Records for this task:
[Start of Attachment]
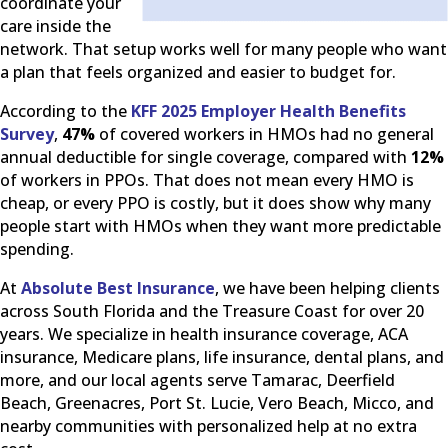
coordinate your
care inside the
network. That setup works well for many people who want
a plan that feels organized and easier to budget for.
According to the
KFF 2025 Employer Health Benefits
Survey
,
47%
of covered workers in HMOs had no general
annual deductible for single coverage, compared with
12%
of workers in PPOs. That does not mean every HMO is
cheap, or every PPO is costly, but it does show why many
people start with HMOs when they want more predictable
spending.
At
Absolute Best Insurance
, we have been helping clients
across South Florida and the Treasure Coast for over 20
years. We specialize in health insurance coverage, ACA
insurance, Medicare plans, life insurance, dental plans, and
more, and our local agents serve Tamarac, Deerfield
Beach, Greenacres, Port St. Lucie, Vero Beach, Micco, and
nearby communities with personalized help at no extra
[End of Attachment]
[Start of Attachment]
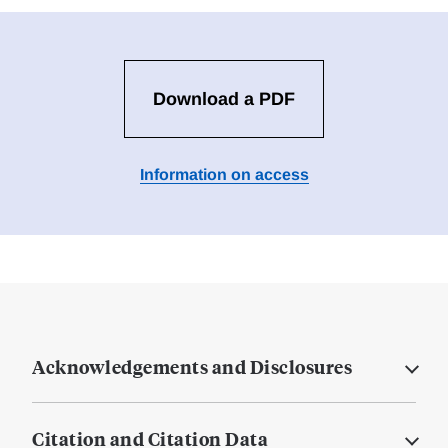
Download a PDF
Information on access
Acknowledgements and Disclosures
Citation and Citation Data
[End of Attachment]
Instructions to follow:
Whenever "coverage" shows up in a line of the listing, copy that whole line.

Solution to this exercise:
annual deductible for single coverage, compared with
years. We specialize in health insurance coverage, ACA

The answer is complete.